Collected data:
----------------------------------------

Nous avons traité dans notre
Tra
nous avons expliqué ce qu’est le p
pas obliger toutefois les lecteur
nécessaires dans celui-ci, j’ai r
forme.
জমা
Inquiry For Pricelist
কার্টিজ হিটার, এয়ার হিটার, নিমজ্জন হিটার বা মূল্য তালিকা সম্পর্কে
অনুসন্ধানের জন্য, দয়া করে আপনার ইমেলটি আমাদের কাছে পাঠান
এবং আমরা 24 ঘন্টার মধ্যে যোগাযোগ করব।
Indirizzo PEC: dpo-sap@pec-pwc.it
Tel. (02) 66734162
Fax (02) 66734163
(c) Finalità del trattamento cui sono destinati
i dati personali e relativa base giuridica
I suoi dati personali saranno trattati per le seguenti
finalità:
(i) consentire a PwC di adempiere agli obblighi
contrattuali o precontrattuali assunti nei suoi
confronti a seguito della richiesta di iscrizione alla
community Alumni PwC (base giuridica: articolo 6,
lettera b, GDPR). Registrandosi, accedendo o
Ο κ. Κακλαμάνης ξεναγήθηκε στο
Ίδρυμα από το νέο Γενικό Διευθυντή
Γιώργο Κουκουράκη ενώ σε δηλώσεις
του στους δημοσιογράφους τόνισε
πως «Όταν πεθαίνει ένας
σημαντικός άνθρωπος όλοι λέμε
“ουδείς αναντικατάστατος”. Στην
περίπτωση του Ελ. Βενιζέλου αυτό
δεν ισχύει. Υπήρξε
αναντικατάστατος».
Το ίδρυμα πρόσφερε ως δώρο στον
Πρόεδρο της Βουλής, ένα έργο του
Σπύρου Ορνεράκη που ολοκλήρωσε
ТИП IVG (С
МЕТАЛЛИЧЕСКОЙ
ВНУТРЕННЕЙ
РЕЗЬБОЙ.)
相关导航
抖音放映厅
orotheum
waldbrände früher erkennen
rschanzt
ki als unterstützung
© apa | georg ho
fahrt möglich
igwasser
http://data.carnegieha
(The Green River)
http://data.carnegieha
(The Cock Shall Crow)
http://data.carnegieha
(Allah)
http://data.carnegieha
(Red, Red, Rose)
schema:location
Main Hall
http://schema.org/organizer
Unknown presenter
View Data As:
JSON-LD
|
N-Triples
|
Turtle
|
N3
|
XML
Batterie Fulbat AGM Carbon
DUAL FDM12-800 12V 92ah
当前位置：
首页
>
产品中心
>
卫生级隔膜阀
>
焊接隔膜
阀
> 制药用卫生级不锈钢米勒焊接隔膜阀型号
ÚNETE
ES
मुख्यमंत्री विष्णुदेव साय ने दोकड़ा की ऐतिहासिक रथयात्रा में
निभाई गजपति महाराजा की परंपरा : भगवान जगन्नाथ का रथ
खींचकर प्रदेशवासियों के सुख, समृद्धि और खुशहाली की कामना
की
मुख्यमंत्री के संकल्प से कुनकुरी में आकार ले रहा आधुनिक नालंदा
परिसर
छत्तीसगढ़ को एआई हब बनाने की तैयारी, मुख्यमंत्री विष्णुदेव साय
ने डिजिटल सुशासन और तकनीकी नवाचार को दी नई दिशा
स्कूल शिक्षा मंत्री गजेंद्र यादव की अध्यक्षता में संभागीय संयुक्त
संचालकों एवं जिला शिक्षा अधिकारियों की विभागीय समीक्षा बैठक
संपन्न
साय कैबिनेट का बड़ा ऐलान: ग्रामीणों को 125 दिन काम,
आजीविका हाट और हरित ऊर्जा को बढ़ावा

----------------------------------------

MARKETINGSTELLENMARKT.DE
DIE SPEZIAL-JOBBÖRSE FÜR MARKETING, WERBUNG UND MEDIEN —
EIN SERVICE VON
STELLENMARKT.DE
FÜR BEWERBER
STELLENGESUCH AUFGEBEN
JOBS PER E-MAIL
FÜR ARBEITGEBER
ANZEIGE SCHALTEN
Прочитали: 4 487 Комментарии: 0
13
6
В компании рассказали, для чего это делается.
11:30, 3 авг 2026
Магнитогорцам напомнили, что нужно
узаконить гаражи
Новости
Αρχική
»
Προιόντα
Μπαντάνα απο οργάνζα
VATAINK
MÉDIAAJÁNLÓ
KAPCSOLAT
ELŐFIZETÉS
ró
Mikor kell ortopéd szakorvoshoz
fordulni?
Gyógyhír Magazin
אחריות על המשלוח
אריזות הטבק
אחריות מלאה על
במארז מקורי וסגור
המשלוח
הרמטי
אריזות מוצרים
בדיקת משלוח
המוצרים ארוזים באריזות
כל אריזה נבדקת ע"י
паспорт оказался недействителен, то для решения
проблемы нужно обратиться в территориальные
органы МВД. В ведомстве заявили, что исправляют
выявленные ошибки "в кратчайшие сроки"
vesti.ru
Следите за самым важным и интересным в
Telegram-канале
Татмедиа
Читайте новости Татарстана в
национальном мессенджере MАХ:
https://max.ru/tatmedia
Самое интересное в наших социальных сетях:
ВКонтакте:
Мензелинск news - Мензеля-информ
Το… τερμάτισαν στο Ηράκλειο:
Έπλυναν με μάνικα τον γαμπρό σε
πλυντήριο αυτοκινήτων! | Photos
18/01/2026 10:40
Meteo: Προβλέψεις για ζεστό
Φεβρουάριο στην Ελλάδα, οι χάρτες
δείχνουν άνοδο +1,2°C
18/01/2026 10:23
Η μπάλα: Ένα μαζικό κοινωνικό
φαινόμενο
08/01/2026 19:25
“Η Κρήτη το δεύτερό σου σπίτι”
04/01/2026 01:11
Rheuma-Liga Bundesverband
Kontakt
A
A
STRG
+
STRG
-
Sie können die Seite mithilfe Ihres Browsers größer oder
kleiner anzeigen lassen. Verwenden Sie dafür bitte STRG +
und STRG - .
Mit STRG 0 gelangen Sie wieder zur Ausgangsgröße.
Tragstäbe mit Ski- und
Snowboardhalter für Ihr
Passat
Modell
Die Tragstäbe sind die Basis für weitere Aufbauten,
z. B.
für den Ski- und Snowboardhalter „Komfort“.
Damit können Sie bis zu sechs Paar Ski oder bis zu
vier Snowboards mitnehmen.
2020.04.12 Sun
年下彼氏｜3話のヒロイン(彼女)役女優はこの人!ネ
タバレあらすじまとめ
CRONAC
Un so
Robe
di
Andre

----------------------------------------

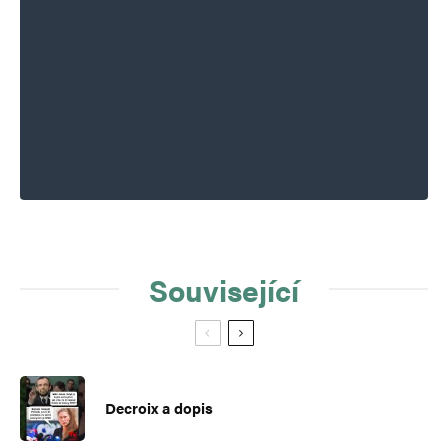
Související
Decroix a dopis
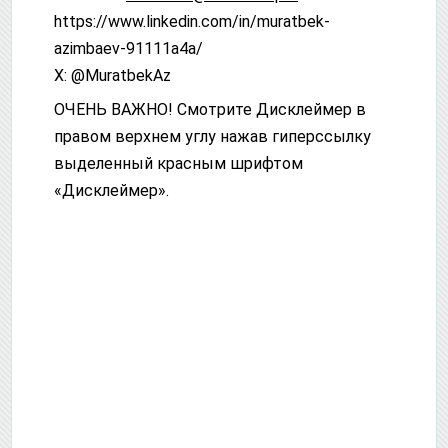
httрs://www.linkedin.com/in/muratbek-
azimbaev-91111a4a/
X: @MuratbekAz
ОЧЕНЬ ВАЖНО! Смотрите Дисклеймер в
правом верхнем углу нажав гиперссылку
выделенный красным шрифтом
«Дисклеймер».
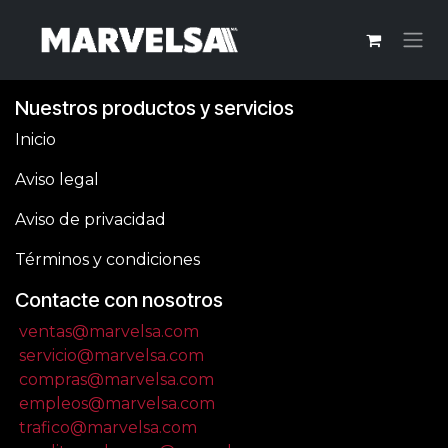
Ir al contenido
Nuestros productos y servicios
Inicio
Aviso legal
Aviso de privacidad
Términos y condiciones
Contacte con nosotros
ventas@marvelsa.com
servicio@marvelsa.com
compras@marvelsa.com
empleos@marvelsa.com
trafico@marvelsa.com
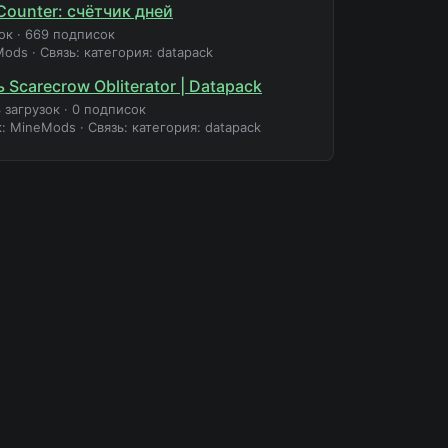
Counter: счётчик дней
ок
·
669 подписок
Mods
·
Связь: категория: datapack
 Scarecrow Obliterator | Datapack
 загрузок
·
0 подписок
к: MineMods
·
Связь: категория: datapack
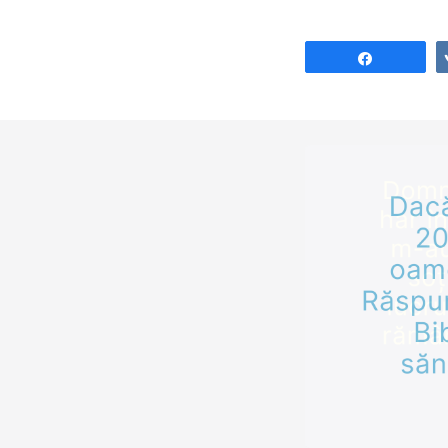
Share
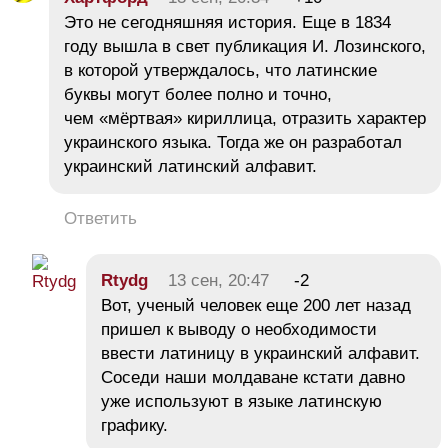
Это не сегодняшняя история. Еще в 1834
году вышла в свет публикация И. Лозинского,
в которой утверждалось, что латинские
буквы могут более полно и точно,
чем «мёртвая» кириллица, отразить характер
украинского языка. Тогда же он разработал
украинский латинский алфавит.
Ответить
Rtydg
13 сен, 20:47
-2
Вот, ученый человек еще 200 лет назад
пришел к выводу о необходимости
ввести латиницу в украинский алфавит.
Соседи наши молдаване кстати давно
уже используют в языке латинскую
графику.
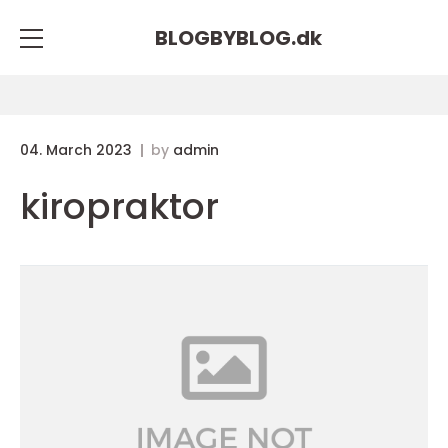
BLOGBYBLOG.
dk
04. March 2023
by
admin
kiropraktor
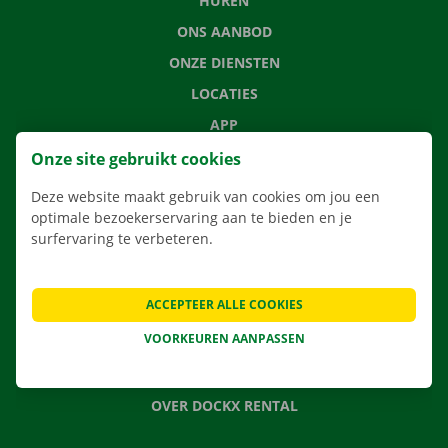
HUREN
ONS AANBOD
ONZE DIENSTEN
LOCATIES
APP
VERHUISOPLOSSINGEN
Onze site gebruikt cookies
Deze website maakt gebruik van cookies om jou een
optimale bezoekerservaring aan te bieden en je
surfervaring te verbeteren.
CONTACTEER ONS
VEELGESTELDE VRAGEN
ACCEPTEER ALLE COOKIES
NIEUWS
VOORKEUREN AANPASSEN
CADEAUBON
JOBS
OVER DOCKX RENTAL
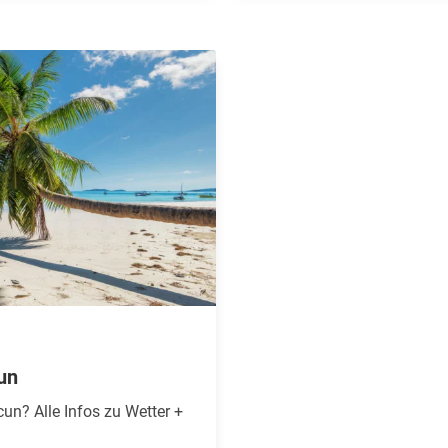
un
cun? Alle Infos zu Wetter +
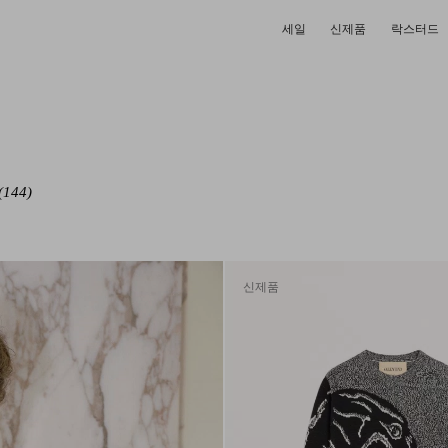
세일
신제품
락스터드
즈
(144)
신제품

----------------------------------------

## WHAT IS NEEDED
All lines above with the word "украинский" need to be reported.

## OUTPUT FOR THIS TASK
украинский латинский алфавит.
ввести латиницу в украинский алфавит.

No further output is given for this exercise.